Symmetry: If $A \sim B$, there exists a bijection between these two sets. Any bijective function is also invertible, so does there exist a bijection between $B$ and $A$? if so, we can say that $B \sim A$

Transivity:

Finally, if $A\sim B$ and $B \sim C$, we know there are bijective functions $f$ and $g$, what do we know about the composition of two bijective functions?

Good luck!

Answer 3

Showing that these properties hold is a straightforward application of the definitions, with some elementary properties of bijections. So, I suspect what you are having trouble with is formulating a proper proof. I will show reflexivity as an example.

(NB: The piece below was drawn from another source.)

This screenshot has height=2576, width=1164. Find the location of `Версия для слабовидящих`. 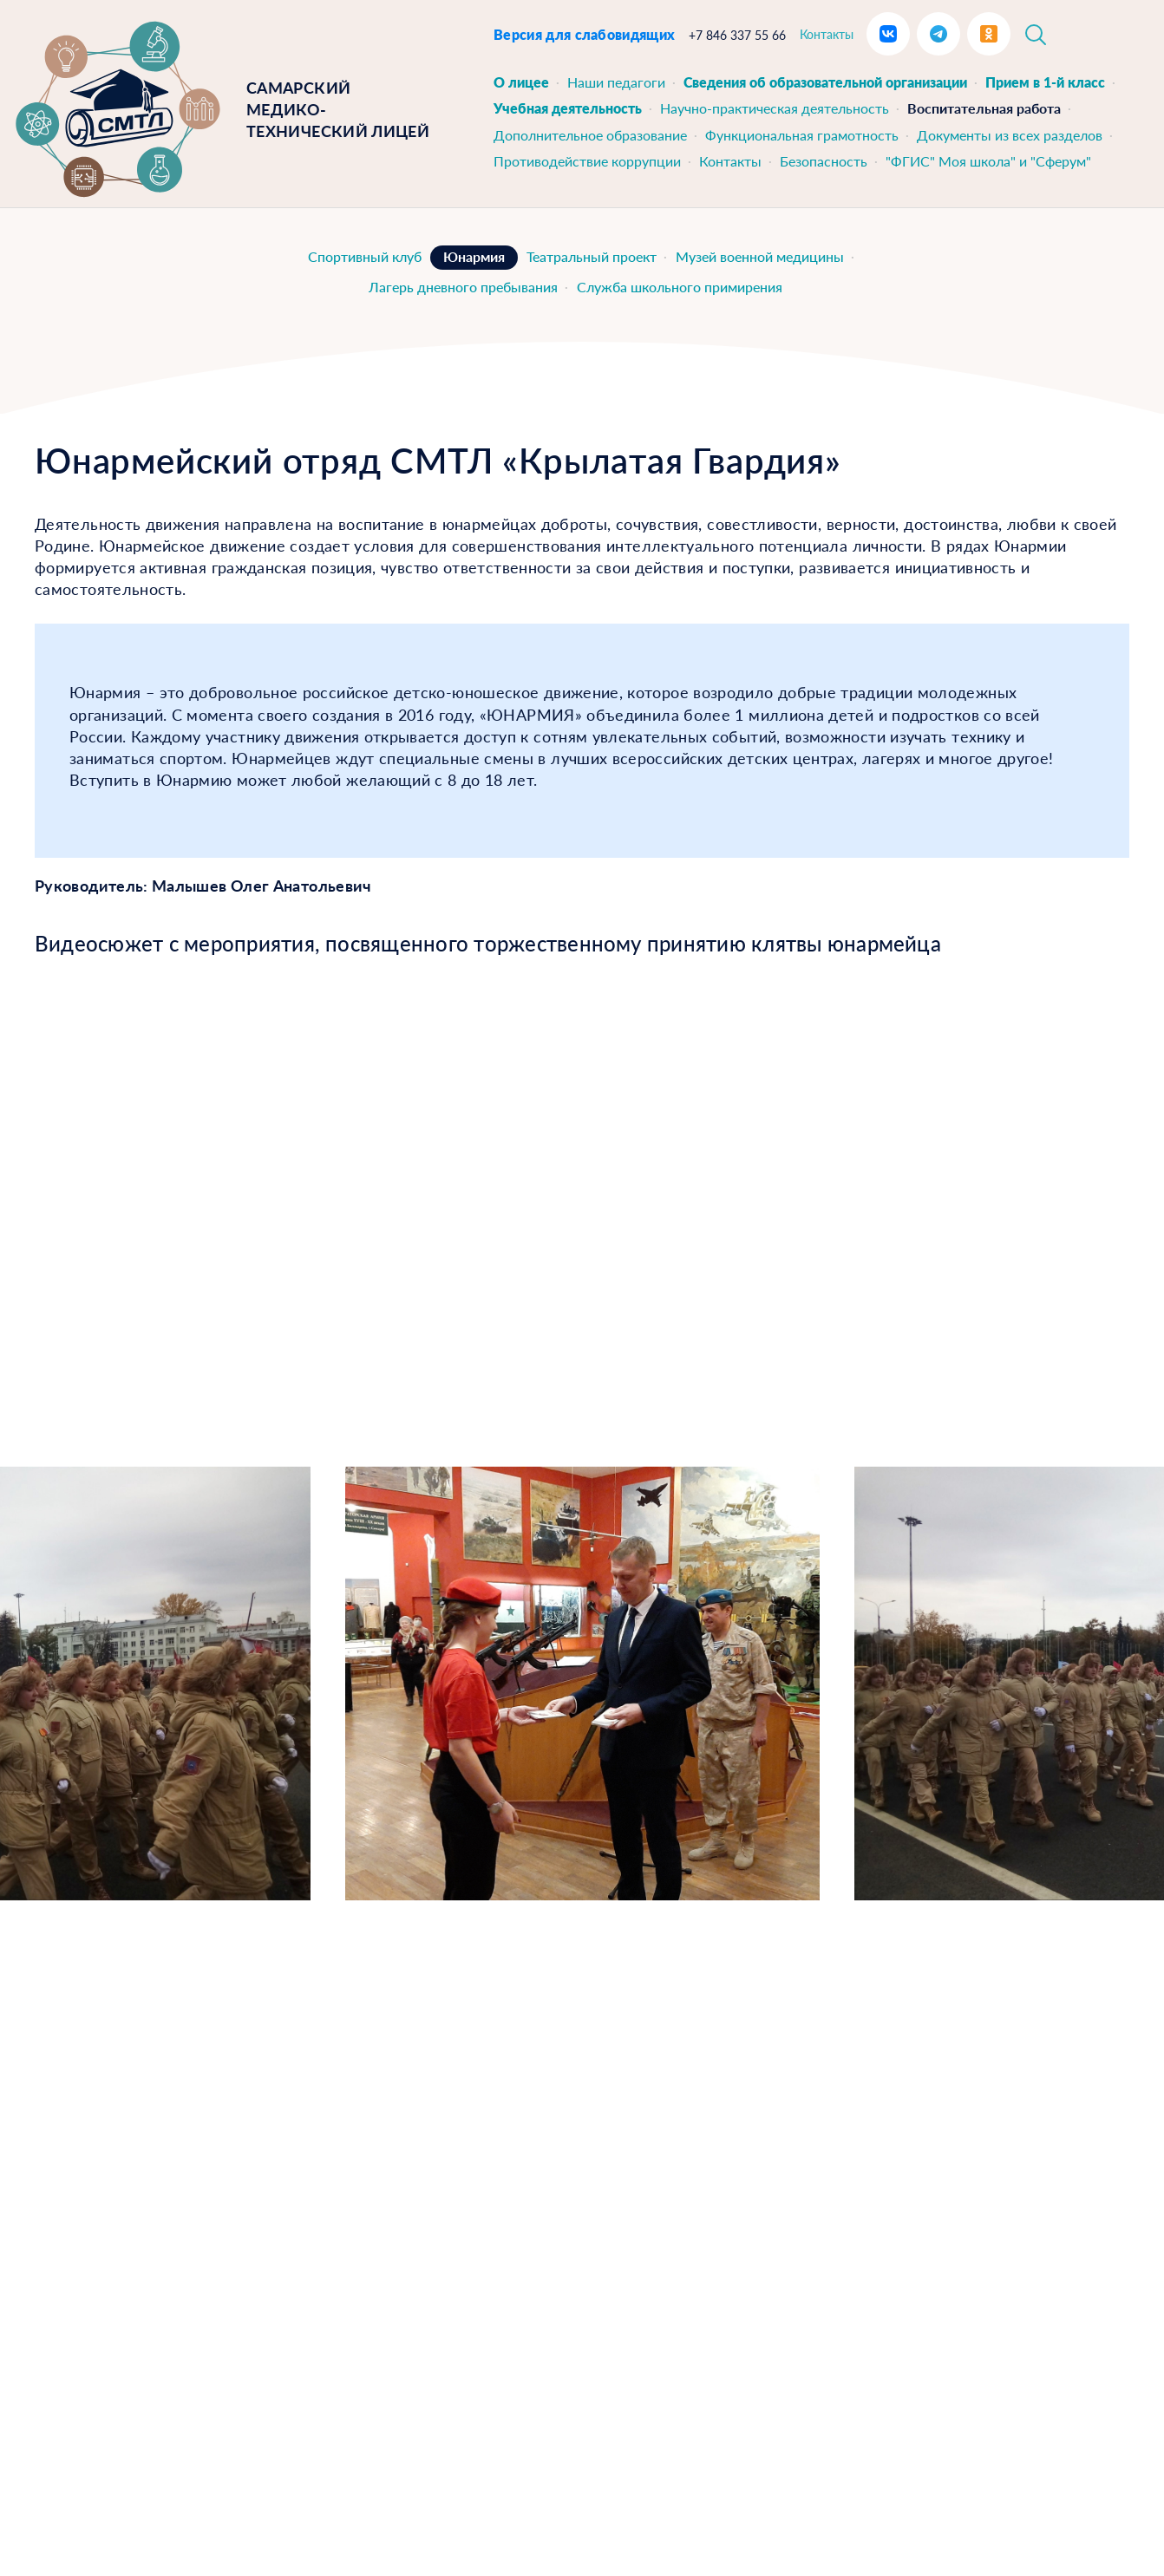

We want to show that for any set $A$, we have $A \sim A$. Because of how we defined $\sim$, this means that for any set $A$, we need to show that there exists a bijection $f : A \rightarrow A$. How do we show this? We must construct such a function explicitly. Since we know nothing of the contents of $A$, there is really only one choice: the identity function.

Let $f : A \rightarrow A$ be the function such that $f(a) = a$ for every $a \in A$. We must check that $f$ is bijective. First, $f$ is injective: if $f(a) = f(b)$, then $a = f(a) = f(b) = b$, so $a = b$. Next, $f$ is surjective: if $a \in A$, then there exists an element $x \in A$ such that $f(x) = a$: namely, $x = a$.

So, we have shown that for any set $A$, we can construct a bijection $f : A \rightarrow A$, which shows that $A \sim A$. This shows the reflexivity of $\sim$. Others have provided hints for the other two properties.